State Chancellor of the Habsburg monarchy
- In office 13 May 1753 – 19 August 1792
- Monarchs: Maria Theresa (1753–1780) Joseph II (1780–1790) Leopold II (1790–1792) Francis II (1792)
- Preceded by: Count Anton Corfiz Ulfeldt
- Succeeded by: Philipp, Count of Cobenzl

Personal details
- Born: 2 February 1711 Vienna, Austria, Holy Roman Empire
- Died: 27 June 1794 (aged 83) Vienna, Austria, Holy Roman Empire
- Spouse: Maria Ernestine von Starhemberg ​ ​(m. 1736)​
- Children: 4, including Franz Wenzel
- Parent(s): Maximilian Ulrich von Kaunitz Maria Ernestine Francisca von Rietberg

= Wenzel Anton, Prince of Kaunitz-Rietberg =

Austrian statesman (1711–1794)

Wenzel Anton, Prince of Kaunitz-Rietberg (Wenzel Anton Reichsfürst von Kaunitz-Rietberg, Václav Antonín z Kounic a Rietbergu; 2 February 1711 – 27 June 1794) was an Austrian and Czech diplomat and statesman in the Habsburg monarchy. A proponent of enlightened absolutism, he held the office of State Chancellor for about four decades and was responsible for the foreign policies during the reigns of Maria Theresa, Joseph II, and Leopold II. In 1764, he was elevated to the noble rank of a Prince of the Holy Roman Empire (Reichfürst).

==Family==
Kaunitz was born in Vienna, Austria, as one of 19 children of Maximilian Ulrich, Count of Kaunitz (1679–1746) and his wife Maria Ernestine Francisca von Rietberg, née Countess of Ostfriesland and Rietberg (1687–1758), an heiress of the House of Cirksena. The Kaunitz family (Czech: Kounicové) belonged to the ancient Bohemian nobility and, like the related Martinic family, derived its lineage from the medieval Vršovci clan in the Kingdom of Bohemia. First mentioned in the 14th century, they originally lived in the Silesian duchy of Troppau, but in 1509, they moved to Slavkov Castle (Schloss Austerlitz) near Brno.
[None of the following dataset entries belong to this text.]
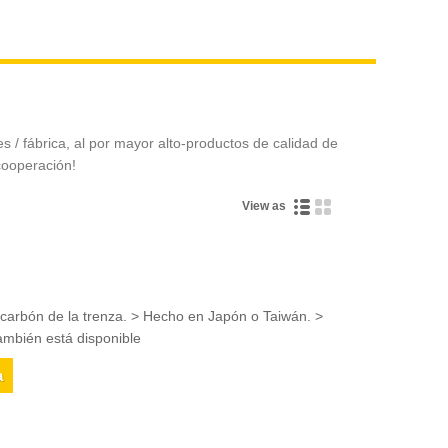
 / fábrica, al por mayor alto-productos de calidad de
cooperación!
View as
l carbón de la trenza. > Hecho en Japón o Taiwán. >
ambién está disponible
a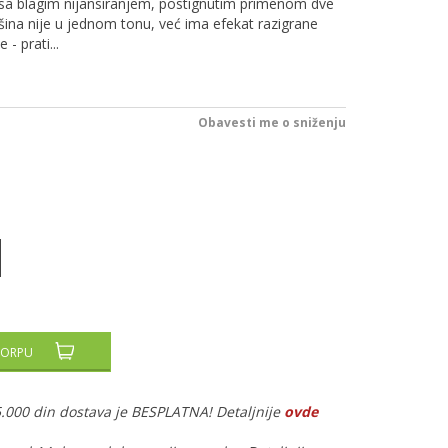
, sa blagim nijansiranjem, postignutim primenom dve
ršina nije u jednom tonu, već ima efekat razigrane
 - prati
...
Obavesti me o sniženju
KORPU
5.000 din dostava je BESPLATNA! Detaljnije
ovde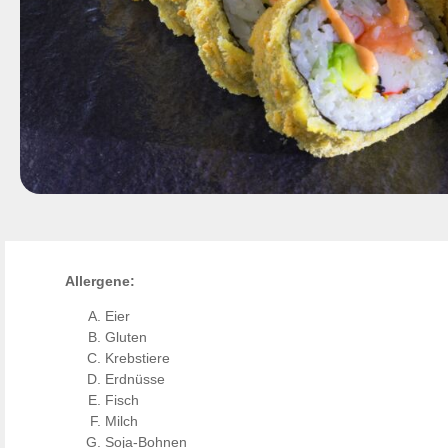
Allergene:
Eier
Gluten
Krebstiere
Erdnüsse
Fisch
Milch
Soja-Bohnen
Wenzel Anton's grandfather, Dominik Andreas von Kaunitz (1655–1705), served as a Habsburg Geheimrat and envoy. Elevated to the hereditary rank of Count (Graf) in 1683, his diplomacy contributed to the 1686 League of Augsburg against King Louis XIV of France and the 1697 Treaty of Ryswick that ended the Nine Years' War. Wenzel Anton's father, Count Maximilian Ulrich, was appointed a member of the Aulic Council (Reichshofrat) in 1706; he served as Imperial envoy and as governor (Landeshauptmann) of Moravia from 1720. By his marriage with Marie Ernestine in 1699, he inherited the immediate County of Rietberg in Westphalia.
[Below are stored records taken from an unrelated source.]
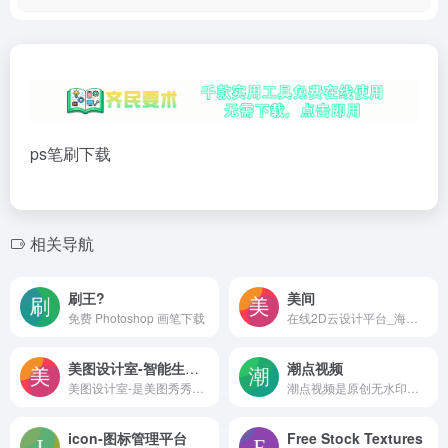
ps笔刷下载
相关导航
刷王?
美间
免费 Photoshop 画笔下载
在线2D云设计平台_海量免费素材模板提案PPT
美图设计室-智能生成海报-一键生成-免费设计平面设计编辑软件-免费模板图文素材
潮点视频
美图设计室-是美图秀秀旗下的智能设计在线协作平台，是一款平面设计工具和在线平面设计软件,提供海量海报模板,跨境电商模板,跨境电商banner,跨境电商主图,邀请函,公告通知,喜报,logo等免费设计素材和模板,可
潮点视频是原创无水印视频素材交易平台，包含AE/PR视频模板、航拍/实拍视频素材等，是企业值得信赖的可商用视频素材网站。
icon-图标管理平台
Free Stock Textures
On 6 May 1736, Wenzel Anton married Countess Maria Ernestine von Starhemberg (1717–1749), a granddaughter of Imperial Chamber president Count Gundaker Thomas von Starhemberg (1663–1745). Four sons were born of this marriage, including Austrian general Count Franz Wenzel von Kaunitz-Rietberg (1742–1825). Wenzel Anton's granddaughter Eleonora (daughter of his eldest son, Ernest) married a successor in the office of State Chancellor, Prince Klemens von Metternich.

==Early life==
As the second son, it was at first intended that Wenzel Anton should become a clergyman, and at thirteen he held a canonry at the Westphalian Diocese of Münster. With the death of his elder brother, however, he decided on a secular career, and studied law and diplomacy at the universities of Vienna, Leipzig and Leiden. He became a chamberlain of the Habsburg emperor Charles VI, and continued his education for some years by a Grand Tour to Berlin, the Netherlands, Italy, Paris, and England.
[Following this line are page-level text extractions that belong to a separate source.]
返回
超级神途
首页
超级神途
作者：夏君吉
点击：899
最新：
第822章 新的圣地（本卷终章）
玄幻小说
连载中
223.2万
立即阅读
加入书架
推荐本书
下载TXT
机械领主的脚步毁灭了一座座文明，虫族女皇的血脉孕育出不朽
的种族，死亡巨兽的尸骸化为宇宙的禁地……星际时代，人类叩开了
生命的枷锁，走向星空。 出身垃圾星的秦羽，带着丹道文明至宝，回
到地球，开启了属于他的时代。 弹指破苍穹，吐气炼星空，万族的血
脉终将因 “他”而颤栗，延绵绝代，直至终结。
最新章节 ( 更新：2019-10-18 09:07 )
Back in Vienna, he was appointed a member of the Imperial Aulic Council in 1735. At the Imperial Diet of Regensburg (Ratisbon) in 1739, he was one of the emperor's commissaries. During the War of the Austrian Succession, in March 1741, he was sent on a diplomatic mission to Florence, Rome, and to the Kingdom of Sardinia. In August 1742, he was appointed ambassador at Turin and reached the support of King Charles Emmanuel III for Maria Theresa.

In October 1744, he was appointed minister plenipotentiary in the Austrian Netherlands, while its governor, Prince Charles of Lorraine, fought in the Silesian Wars, commanding the Austrian army in Bohemia against King Frederick II of Prussia. Upon the December 1744 death of Charles' consort and co-governor, Archduchess Maria Anna, a sister of Maria Theresa, Kaunitz was virtually the head of government.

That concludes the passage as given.